Ce 22 octobre 1941, 48 Français sont morts : 31 communistes et 17 non-communistes. Mais très vite, les 27 de Châteaubriant - à commencer par Guy Môquet -, objet d’un véritable culte initié par le Parti, vont éclipser dans la mémoire collective les autres fusillés de ce triste jour, pourtant guère plus âgés qu’eux. Comme ils vont éclipser aussi les trois jeunes auteurs de l’attentat de Nantes. A tel point que, lors de la commémoration de 1991, en présence de Georges Marchais, l’un d’entre eux, Gilbert Brustlein, ulcéré, fit un véritable scandale, réclamant sa présence à la tribune et criant à l’adresse du secrétaire général du Parti : « Tu n’as pas ta place ici ! »
Dès lors, une question ne peut manquer d’être posée : pourquoi, dès l’origine, cette différence de traitement, cette monopolisation de « la lumière mémorielle » par les 27 de Châteaubriant, ce culte célébré en l’honneur de Guy Môquet, alors que le nom d’André Le Moal, mort le même jour au même âge, reste inconnu ?
Si l’on en croit deux historiens iconoclastes, Jean-Marc Berlière et Franck Liaigre, la réponse à cette question tient en une phrase : pour « gommer les errances de 1940, faire croire, par le biais de ces martyrs, que le Parti a résisté bien avant le 22 juin 1941 ». En fait, les communistes ont probablement mis l’accent sur leurs militants fusillés à Châteaubriant pour occulter cette réalité devenue pour eux des plus gênantes : lorsque Guy Môquet et ses camarades ont été arrêtés en 1939-1940, leur ligne à l’égard de l’occupant n’était pas vraiment à la résistance…

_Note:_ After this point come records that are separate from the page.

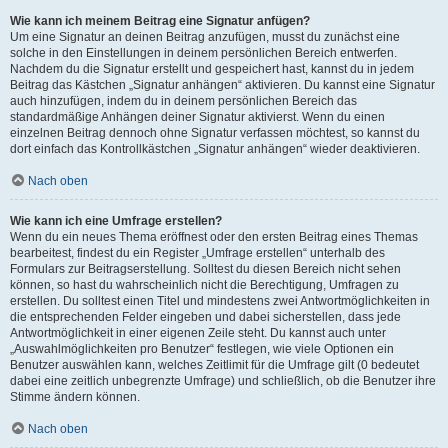
Wie kann ich meinem Beitrag eine Signatur anfügen?
Um eine Signatur an deinen Beitrag anzufügen, musst du zunächst eine
solche in den Einstellungen in deinem persönlichen Bereich entwerfen.
Nachdem du die Signatur erstellt und gespeichert hast, kannst du in jedem
Beitrag das Kästchen „Signatur anhängen“ aktivieren. Du kannst eine Signatur
auch hinzufügen, indem du in deinem persönlichen Bereich das
standardmäßige Anhängen deiner Signatur aktivierst. Wenn du einen
einzelnen Beitrag dennoch ohne Signatur verfassen möchtest, so kannst du
dort einfach das Kontrollkästchen „Signatur anhängen“ wieder deaktivieren.
Nach oben
Wie kann ich eine Umfrage erstellen?
Wenn du ein neues Thema eröffnest oder den ersten Beitrag eines Themas
bearbeitest, findest du ein Register „Umfrage erstellen“ unterhalb des
Formulars zur Beitragserstellung. Solltest du diesen Bereich nicht sehen
können, so hast du wahrscheinlich nicht die Berechtigung, Umfragen zu
erstellen. Du solltest einen Titel und mindestens zwei Antwortmöglichkeiten in
die entsprechenden Felder eingeben und dabei sicherstellen, dass jede
Antwortmöglichkeit in einer eigenen Zeile steht. Du kannst auch unter
„Auswahlmöglichkeiten pro Benutzer“ festlegen, wie viele Optionen ein
Benutzer auswählen kann, welches Zeitlimit für die Umfrage gilt (0 bedeutet
dabei eine zeitlich unbegrenzte Umfrage) und schließlich, ob die Benutzer ihre
Stimme ändern können.
Nach oben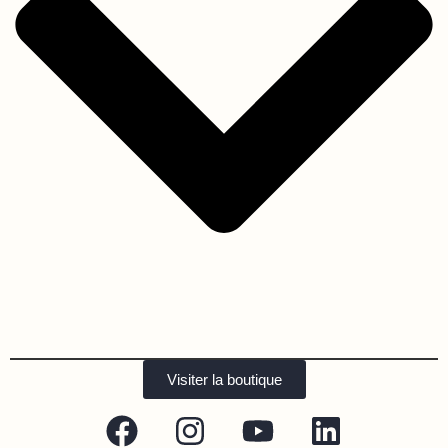
Visiter la boutique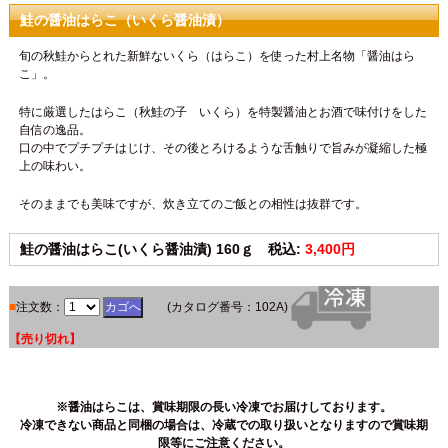
鮭の醤油はらこ（いくら醤油漬）
旬の秋鮭からとれた新鮮ないくら（はらこ）を使った村上名物「醤油はら
こ」。
特に厳選したはらこ（秋鮭の子 いくら）を特製醤油とお酒で味付けをした
自信の逸品。
口の中でプチプチはじけ、その後とろけるような舌触りで旨みが凝縮した極
上の味わい。
そのままでも美味ですが、炊き立てのご飯との相性は抜群です。
鮭の醤油はらこ(いくら醤油漬) 160ｇ 税込:
3,400円
■
注文数：
(カタログ番号：102A)
【売り切れ】
※醤油はらこは、賞味期限の長い冷凍でお届けしております。
冷凍できない商品と同梱の場合は、冷蔵での取り扱いとなりますので賞味期
限等にご注意ください。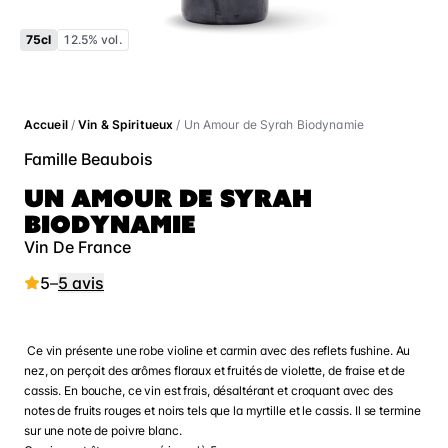
75cl
12.5% vol.
Accueil
/
Vin & Spiritueux
/ Un Amour de Syrah Biodynamie
Famille Beaubois
UN AMOUR DE SYRAH
BIODYNAMIE
Vin De France
5
–
5 avis
Ce vin présente une robe violine et carmin avec des reflets fushine. Au
nez, on perçoit des arômes floraux et fruités de violette, de fraise et de
cassis. En bouche, ce vin est frais, désaltérant et croquant avec des
notes de fruits rouges et noirs tels que la myrtille et le cassis. Il se termine
sur une note de poivre blanc.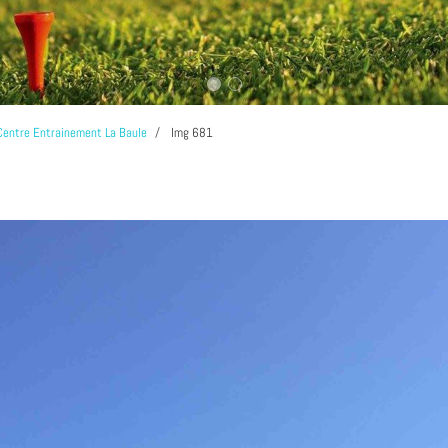
Centre Entrainement La Baule
Img 681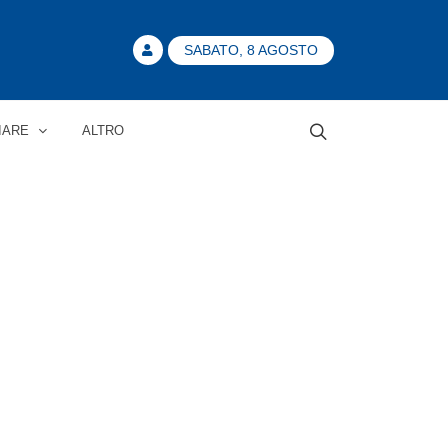
SABATO, 8 AGOSTO
IARE
ALTRO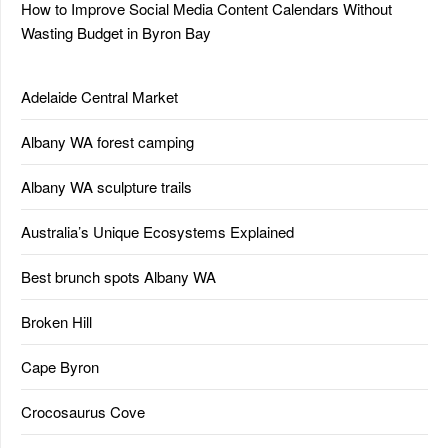
How to Improve Social Media Content Calendars Without
Wasting Budget in Byron Bay
Adelaide Central Market
Albany WA forest camping
Albany WA sculpture trails
Australia’s Unique Ecosystems Explained
Best brunch spots Albany WA
Broken Hill
Cape Byron
Crocosaurus Cove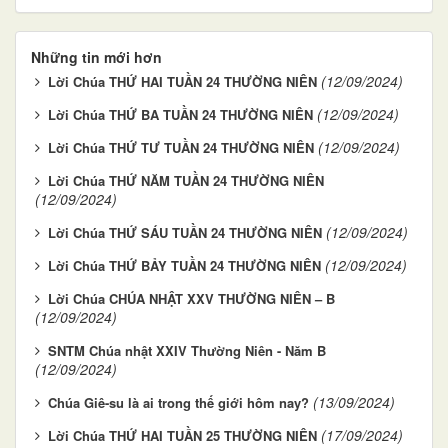
Những tin mới hơn
(12/09/2024)
Lời Chúa THỨ HAI TUẦN 24 THƯỜNG NIÊN
(12/09/2024)
Lời Chúa THỨ BA TUẦN 24 THƯỜNG NIÊN
(12/09/2024)
Lời Chúa THỨ TƯ TUẦN 24 THƯỜNG NIÊN
Lời Chúa THỨ NĂM TUẦN 24 THƯỜNG NIÊN
(12/09/2024)
(12/09/2024)
Lời Chúa THỨ SÁU TUẦN 24 THƯỜNG NIÊN
(12/09/2024)
Lời Chúa THỨ BẢY TUẦN 24 THƯỜNG NIÊN
Lời Chúa CHÚA NHẬT XXV THƯỜNG NIÊN – B
(12/09/2024)
SNTM Chúa nhật XXIV Thường Niên - Năm B
(12/09/2024)
(13/09/2024)
Chúa Giê-su là ai trong thế giới hôm nay?
(17/09/2024)
Lời Chúa THỨ HAI TUẦN 25 THƯỜNG NIÊN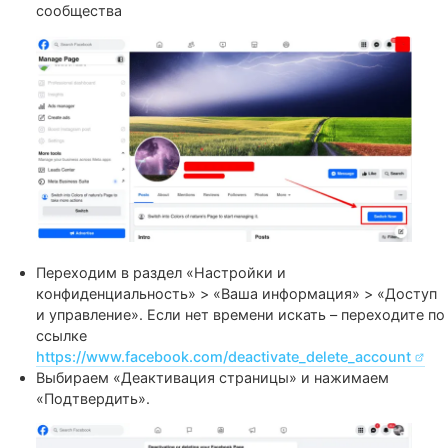
Реклама может не запускаться из-за случайного бага
Facebook. Каких-то явных признаков неполадок страни
будет, а для перезапуска и дальнейшей работы достато
деактивировать и снова активировать Fan Page.
Переключаемся с личной страницы на страницу
сообщества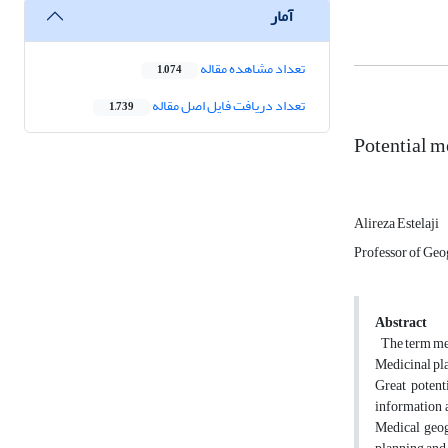
آمار
تعداد مشاهده مقاله
1,074
تعداد دریافت فایل اصل مقاله
1,739
Potential m
Alireza Estelaji
Professor of Geo
Abstract
The term medi
Medicinal pla
Great potent
information a
Medical geog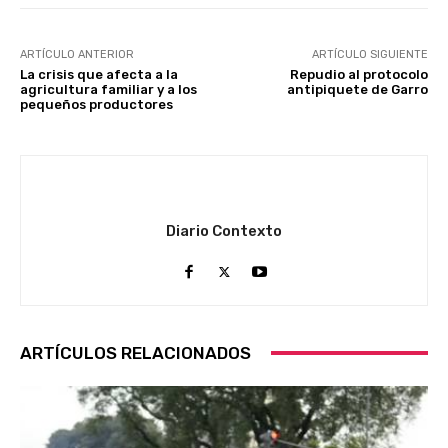
ARTÍCULO ANTERIOR
ARTÍCULO SIGUIENTE
La crisis que afecta a la
Repudio al protocolo
agricultura familiar y a los
antipiquete de Garro
pequeños productores
Diario Contexto
ARTÍCULOS RELACIONADOS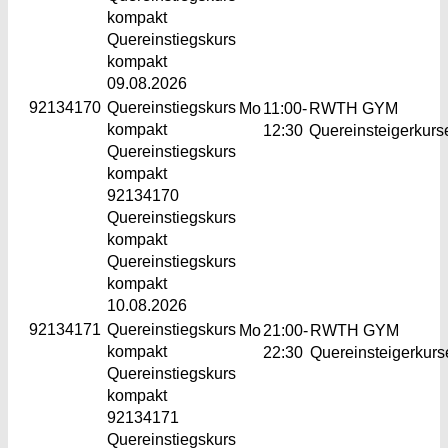
kompakt
Quereinstiegskurs
kompakt
09.08.2026
92134170
Quereinstiegskurs
Mo
11:00-
RWTH GYM
kompakt
12:30
Quereinsteigerkurs
Quereinstiegskurs
kompakt
92134170
Quereinstiegskurs
kompakt
Quereinstiegskurs
kompakt
10.08.2026
92134171
Quereinstiegskurs
Mo
21:00-
RWTH GYM
kompakt
22:30
Quereinsteigerkurs
Quereinstiegskurs
kompakt
92134171
Quereinstiegskurs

Nicolas Sarkozy se veut l’incarnation de la « vraie droite », de la « droite décomplexée ». Dès lors, il n’est peut-être pas utile qu’il commence son quinquennat en se sentant obligé, par l’association des mots « Môquet » et « résistant », de conforter le vieux bobard du Parti communiste prônant la lutte contre l’occupant dès mai-juin 1940. Que les communistes et leurs compagnons de route continuent de d’affirmer effrontément une telle contre-vérité est une chose ; mais qu’un homme qui se prétend de droite, et a réussi à se faire élire pour cette raison, vienne à son tour apporter de l’eau à leur moulin en est une autre…

1 commentaire:
Votre papier, cher Balbino, est aussi orienté et idéologique que ce qu'il dénonce !
Vous et vos sources êtes des intégristes du 22 juin 41 comme date de naissance de la résistance de tous les communistes français. Tout au plus, avant, certains étaient troublés. Aucun n'agissait, ou du moins ne paraît digne, comme tel, de votre attention ni de celle de vos lecteurs.
Hénaurme ! Pas d'appel de Bordeaux de Charles Tillon, par de manif du 11 novembre à l'Etoile ou du moins pas de communistes ni dans les organisateurs ni dans les participants, pas de "front national pour l'indépendance de la France" en mai 41...
Pourquoi exagérer ainsi ? Serait-ce que le dossier des actes réels de collusion ou de fraternisation vous paraît trop léger ??!!